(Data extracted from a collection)

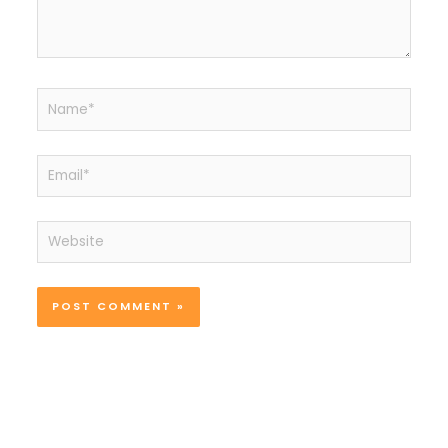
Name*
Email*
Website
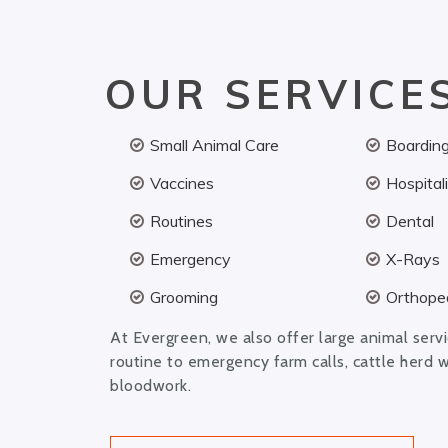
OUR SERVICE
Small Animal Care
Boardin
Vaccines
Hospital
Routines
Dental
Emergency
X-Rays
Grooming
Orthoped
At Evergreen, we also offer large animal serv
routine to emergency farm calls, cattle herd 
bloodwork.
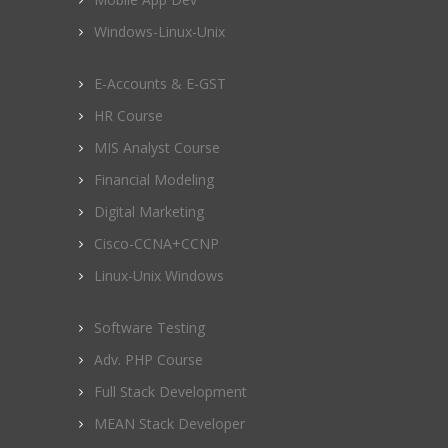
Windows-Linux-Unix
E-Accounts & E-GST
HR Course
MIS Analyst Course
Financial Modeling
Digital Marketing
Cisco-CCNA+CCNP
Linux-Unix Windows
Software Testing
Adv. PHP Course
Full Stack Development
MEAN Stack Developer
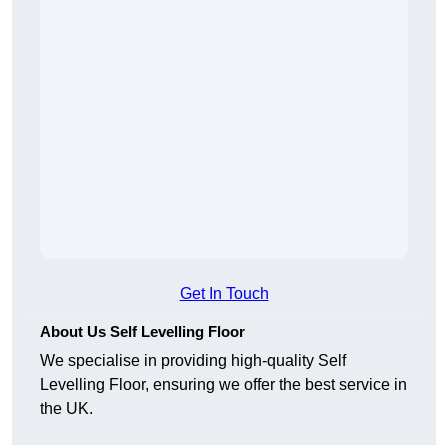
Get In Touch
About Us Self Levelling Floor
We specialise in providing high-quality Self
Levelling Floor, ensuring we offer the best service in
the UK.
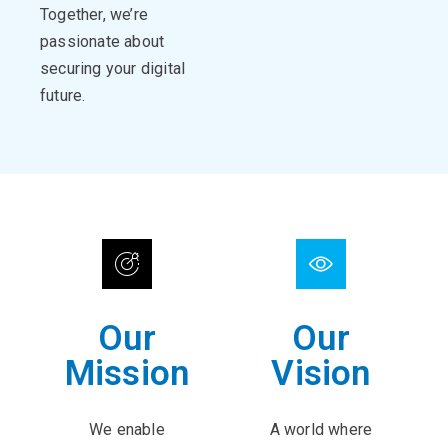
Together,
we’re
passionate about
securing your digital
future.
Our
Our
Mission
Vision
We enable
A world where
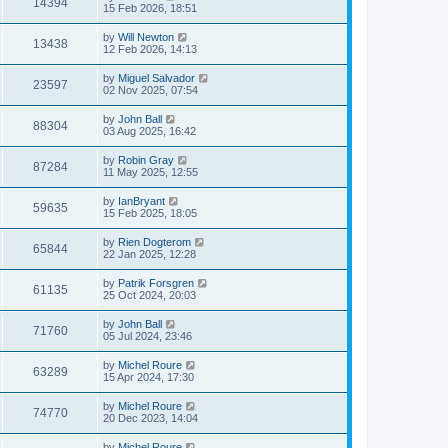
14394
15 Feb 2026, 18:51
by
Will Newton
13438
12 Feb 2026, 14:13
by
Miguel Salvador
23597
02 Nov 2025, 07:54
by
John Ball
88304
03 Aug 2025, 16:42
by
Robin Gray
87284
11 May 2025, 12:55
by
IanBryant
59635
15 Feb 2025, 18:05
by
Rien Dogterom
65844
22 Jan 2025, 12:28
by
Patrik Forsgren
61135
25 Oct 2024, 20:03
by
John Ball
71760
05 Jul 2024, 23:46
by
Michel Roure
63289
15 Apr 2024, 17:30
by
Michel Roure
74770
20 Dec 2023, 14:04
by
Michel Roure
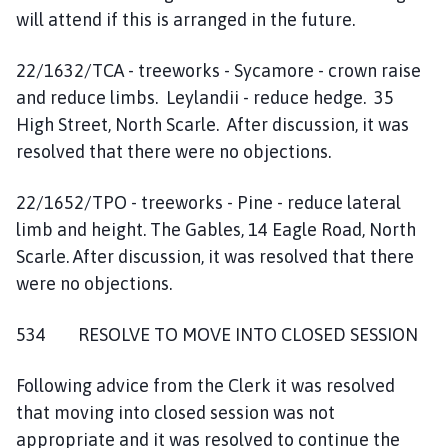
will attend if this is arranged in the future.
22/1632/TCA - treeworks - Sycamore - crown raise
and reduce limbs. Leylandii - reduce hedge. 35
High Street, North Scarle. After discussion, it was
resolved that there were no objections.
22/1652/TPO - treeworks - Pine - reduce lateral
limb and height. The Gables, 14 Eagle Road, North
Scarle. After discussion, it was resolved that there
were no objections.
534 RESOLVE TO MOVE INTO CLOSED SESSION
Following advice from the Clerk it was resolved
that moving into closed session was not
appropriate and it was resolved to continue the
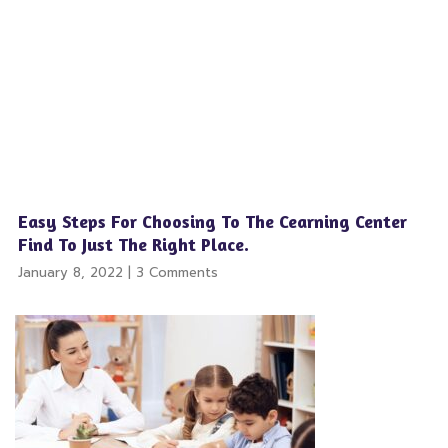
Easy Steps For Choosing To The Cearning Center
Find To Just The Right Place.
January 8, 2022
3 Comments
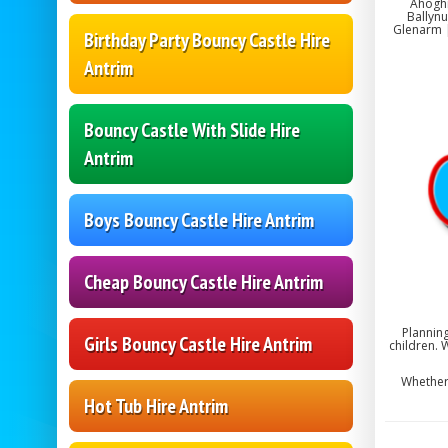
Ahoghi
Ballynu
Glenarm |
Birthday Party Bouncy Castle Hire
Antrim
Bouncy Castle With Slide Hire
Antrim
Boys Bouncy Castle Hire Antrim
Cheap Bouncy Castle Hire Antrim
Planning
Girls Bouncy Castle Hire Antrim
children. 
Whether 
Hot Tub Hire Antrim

### What you should do:
Every line holding the word "Antrim" should be copied out of the records above.

### Answer to this exercise:
Antrim
Antrim
Boys Bouncy Castle Hire Antrim
Cheap Bouncy Castle Hire Antrim
Girls Bouncy Castle Hire Antrim
Hot Tub Hire Antrim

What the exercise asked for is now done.